Generate authentic Old German names from the medieval German-speaking world — for historical fiction set in the Holy Roman Empire, Germanic fantasy, and worldbuilding that draws on the naming traditions of medieval central Europe.

Old German Naming in the Holy Roman Empire

The Holy Roman Empire (beginning with Charlemagne's coronation in 800 CE and continuing through its dissolution in 1806) was the dominant political structure of medieval and early modern central Europe. Its naming traditions draw on Old High German, Middle High German, and the various regional German dialects, creating a rich and historically extensive naming tradition. Major historical German figures and their names: Friedrich Barbarossa (Frederick of the Red Beard — emperor 1155-1190 CE, one of the most powerful medieval emperors); Otto von Bismarck (founder of modern Germany); Hildegard of Bingen (the 12th-century abbess, mystic, composer, medical writer — one of the most remarkable intellectual figures of the medieval period, with a thoroughly Germanic name). Medieval German poetry (the Minnesingers, the Nibelungenlied) preserves authentic medieval German names: Siegfried/Sigurd (victory peace), Brunhild, Kriemhild, Gunther, Hagen. Old High German uses the same dithematic compound-naming system as all Germanic languages: two meaningful elements combined. The name-stock overlaps significantly with Anglo-Saxon and Frankish but has its own specific elements and phonological character.
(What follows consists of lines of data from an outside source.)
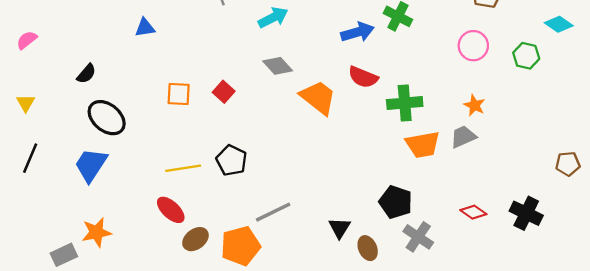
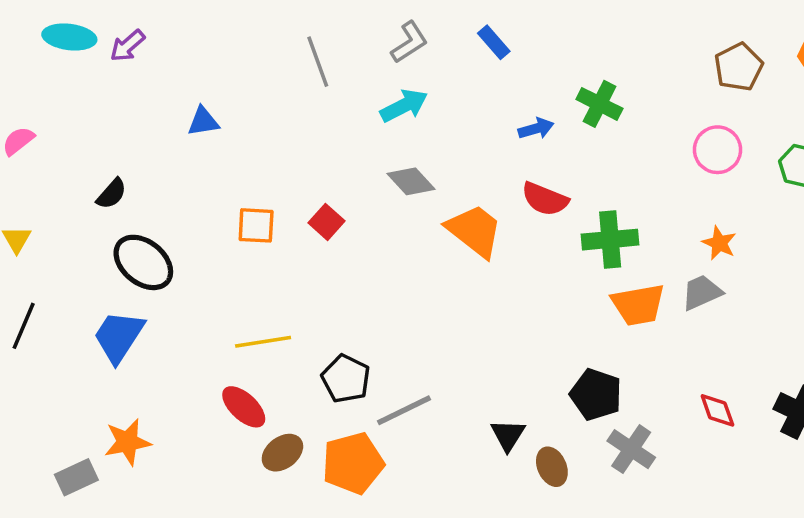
blue arrow: (357, 32) -> (536, 129), size x0.7
black pentagon: (231, 160) -> (346, 379), moved
red diamond: (473, 212) -> (717, 410), turned 35

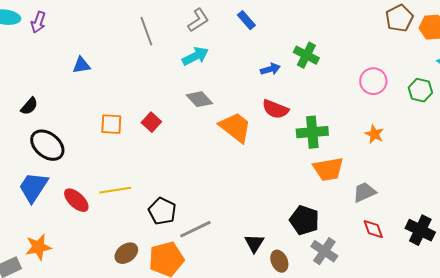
purple arrow: (127, 46) -> (38, 22), turned -30
brown pentagon: (739, 67) -> (399, 18), moved
gray trapezoid: (702, 292) -> (364, 192), moved
red ellipse: (244, 407) -> (76, 200), moved

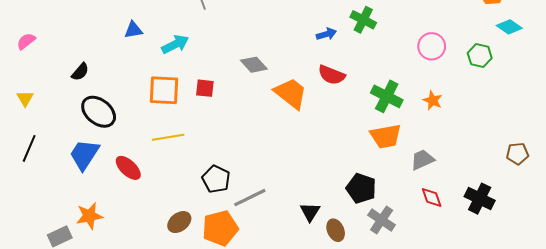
cyan arrow: (195, 56) -> (175, 44), moved
red square: (151, 122) -> (205, 88), turned -36
orange square: (111, 124) -> (164, 90), size x1.4
green cross: (312, 132) -> (387, 96), moved, turned 32
yellow line: (115, 190) -> (168, 137), moved

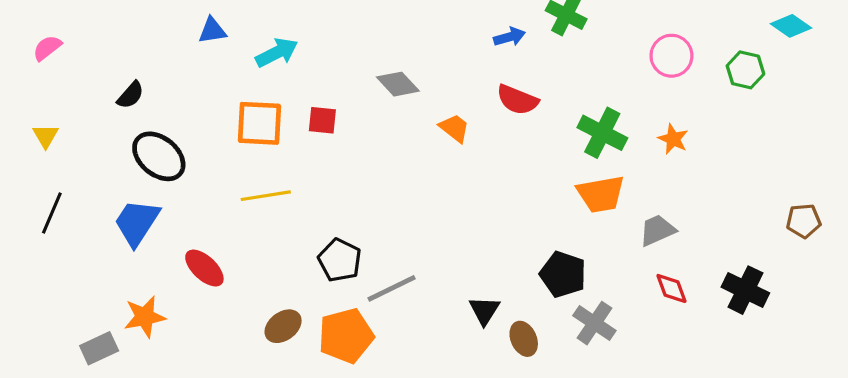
orange trapezoid: (291, 93) -> (454, 128), size x0.6
red ellipse: (128, 168) -> (204, 268), moved

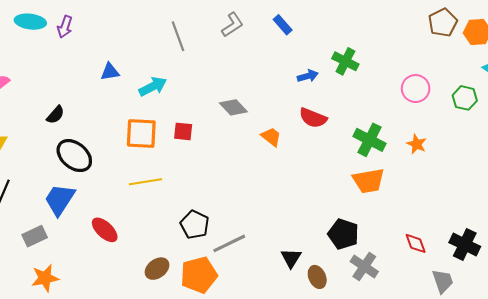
gray trapezoid: (657, 230) -> (443, 281), moved, turned 95
orange star: (145, 317) -> (45, 278), moved
gray rectangle: (99, 348) -> (35, 236), moved

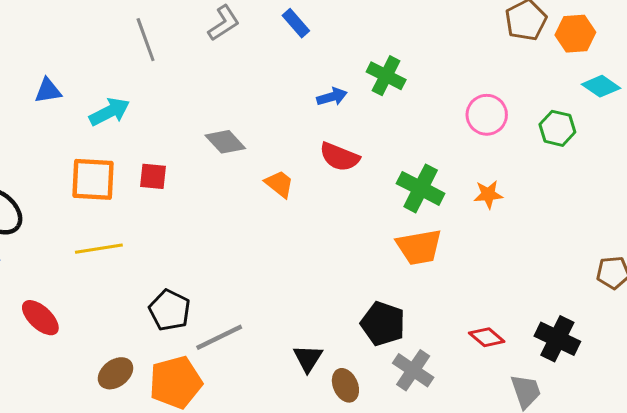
orange star: (417, 144) -> (488, 194), turned -30
red diamond: (416, 243) -> (487, 337), turned -30

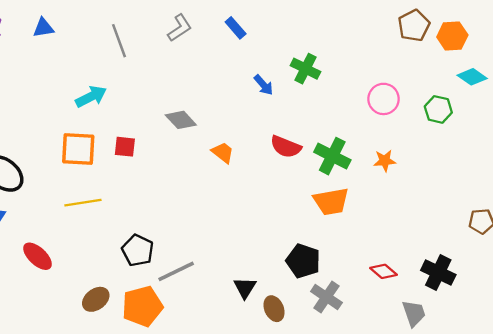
blue triangle: (48, 91) -> (43, 28), moved
blue arrow: (332, 97) -> (264, 85), turned 65
red semicircle: (339, 157) -> (286, 147), moved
Old High German Naming Conventions

Old High German name-elements found in the historical record: Sigfried = Sig (victory) + fried (peace); Hildegard = Hild (battle) + gard (protection/enclosure); Konrad = Kuon (bold) + rad (counsel); Gertrude = Ger (spear) + trude (beloved/strength); Walther = Walt (rule) + her (army); Bertha = Beraht (bright); Ludwig = Hlud (famous) + wig (war/warrior). Medieval German female names from the record: Hildegard, Mechthild (might-battle), Gertrude, Irmgard (whole-enclosure), Kunigunde (royal-battle — a saint's name), Adelheid (noble kind — later became Alice in English). Regional variations in medieval German naming: Bavarian names have slightly different character from Saxonian names; Austrian names from the Habsburg period (mid-13th century onward) begin to show Latin and Romance influence; Prussian names in the eastern regions show Slavic influence alongside German.

Using the Generator for Medieval German Fiction

When generating Old German names for historical fiction, the specific period and region determine the naming character. Early medieval German (Ottonian dynasty, 10th-11th centuries): names closest to the original Germanic tradition. High medieval (Hohenstaufen dynasty, 12th-13th centuries): the period of Friedrich Barbarossa, of Walter von der Vogelweide, of the great Gothic cathedrals. Late medieval (14th-15th centuries): increasing French influence, the Black Death, the Hanseatic League. For the Nibelungenlied tradition: the medieval German epic that combines Proto-Norse/Germanic material (the Sigurd/Siegfried saga) with historicized Burgundian material — its characters (Siegfried, Brunhild, Kriemhild, Hagen, Gunther) have names that are authentically Germanic and also available for use in secondary world fantasy that draws on this tradition. For the Minnesingers (medieval German love poets): the tradition of Romanesque and Gothic courtly poetry in German, flowing from the Troubadour tradition through Walther von der Vogelweide, creates a specific court and artistic context with its own naming conventions and cultural setting.